## DATASET
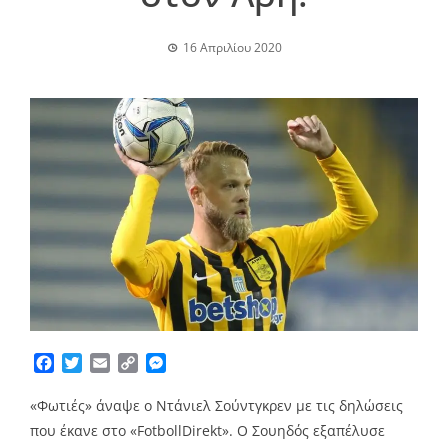
16 Απριλίου 2020
Facebook
Twitter
Email
Copy
Messenger
Link
«Φωτιές» άναψε ο Ντάνιελ Σούντγκρεν με τις δηλώσεις
που έκανε στο «FotbollDirekt». Ο Σουηδός εξαπέλυσε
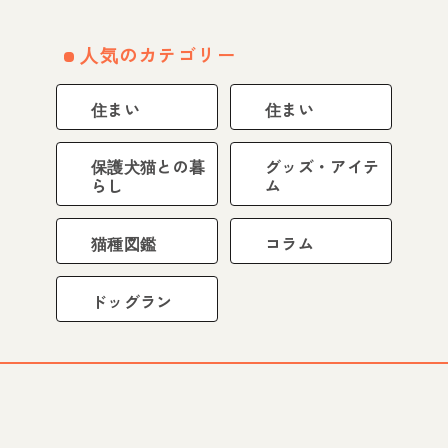
人気のカテゴリー
住まい
住まい
保護犬猫との暮
グッズ・アイテ
らし
ム
猫種図鑑
コラム
ドッグラン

## TASK
Return the lines exactly, from the one containing "με τις δηλώσεις" through the last line above, including both ends and excluding every picture.

## OUTPUT FOR THIS EXERCISE
«Φωτιές» άναψε ο Ντάνιελ Σούντγκρεν με τις δηλώσεις
που έκανε στο «FotbollDirekt». Ο Σουηδός εξαπέλυσε
人気のカテゴリー
住まい
住まい
保護犬猫との暮
グッズ・アイテ
らし
ム
猫種図鑑
コラム
ドッグラン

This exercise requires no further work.